The big news at the end of last week was the confirmation that China’s Hony Capital had acquired Pizza Express – the £900m deal makes this the largest transaction to take place in the restaurant sector for five years.
This is the latest in a string of high profile Consumer sector deals that Chinese companies have completed since 2012; the others being Sanpower’s purchase of an 89% stake in House of Fraser; the £274m acquisition of luxury yacht manufacturer Sunseeker International by Dalian Wanda Group; and the £700m purchase of a 60% stake in Weetabix by Bright Food Group.
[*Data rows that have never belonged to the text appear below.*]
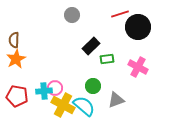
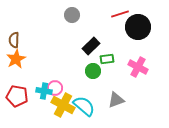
green circle: moved 15 px up
cyan cross: rotated 14 degrees clockwise
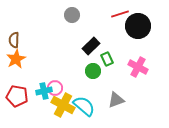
black circle: moved 1 px up
green rectangle: rotated 72 degrees clockwise
cyan cross: rotated 21 degrees counterclockwise
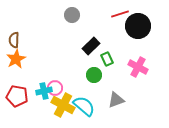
green circle: moved 1 px right, 4 px down
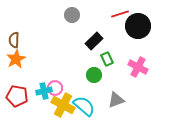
black rectangle: moved 3 px right, 5 px up
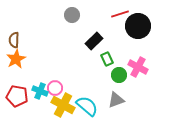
green circle: moved 25 px right
cyan cross: moved 4 px left; rotated 35 degrees clockwise
cyan semicircle: moved 3 px right
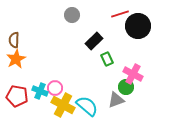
pink cross: moved 5 px left, 7 px down
green circle: moved 7 px right, 12 px down
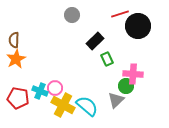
black rectangle: moved 1 px right
pink cross: rotated 24 degrees counterclockwise
green circle: moved 1 px up
red pentagon: moved 1 px right, 2 px down
gray triangle: rotated 24 degrees counterclockwise
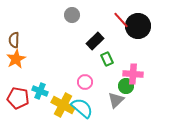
red line: moved 1 px right, 6 px down; rotated 66 degrees clockwise
pink circle: moved 30 px right, 6 px up
cyan semicircle: moved 5 px left, 2 px down
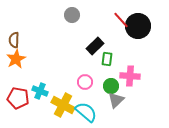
black rectangle: moved 5 px down
green rectangle: rotated 32 degrees clockwise
pink cross: moved 3 px left, 2 px down
green circle: moved 15 px left
cyan semicircle: moved 4 px right, 4 px down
Rise of the Chinese middle class
The main reason behind Chinese appetite for heavyweight deals is the structural change in the Chinese economy. The country’s focus is shifting from a manufacturing-led to a consumption-driven economy underpinned by rapid urbanisation and the simultaneous swelling of an affluent middle class. The Chinese have rapidly rising levels of disposable income, are more refined in their purchasing habits, willing to pay more for premium products (which they trust) and have an increasing penchant for international brands.
Implications for UK lower mid-market M&A
But what does this mean for the UK lower mid-market Consumer sector M&A? Will the Chinese look to step down a rung or two of the ladder and become serious participants in the market at the sub-£150m enterprise value level?
It is not immediately obvious why the Chinese will become more active participants in the lower UK mid-market in the short-term, explains Baoshan Bao of Livingstone Beijing. Their fundamental rationale for acquiring UK companies is to exploit the brand, know-how or manufacturing expertise in their own domestic market – all of which leads them to gravitate towards pursuing ‘trophy’ branded assets with a global profile. The scale of the opportunity in the Chinese market is evident from research conducted by McKinsey, which estimates Chinese upper middle class consumers (those with a household income of $17,000 – $37,000) to account for 54% of urban households by 2020, up from their current level of 20%.
So while we recognise that any UK business owner would welcome Chinese interest in their sale process, we do not yet see the Chinese supporting smaller UK Consumer businesses on their growth curve in the UK domestic market, particularly if their international brand profile is currently either fledgling or non-existent. With such vast opportunity available in their homeland, it will be critical mass and a well-established global audience which will capture the attention of Chinese acquirers considering UK assets.
Despite this, we expect further high profile deals in the Consumer sector (such as the upcoming United Biscuits auction) to be well represented by from Chinese and other international acquirers – which fit the criteria mentioned above. Whilst it is always good to see British assets being in such high demand from international acquirers, this interest is likely to be limited to the very biggest of ‘trophy’ assets for the time being.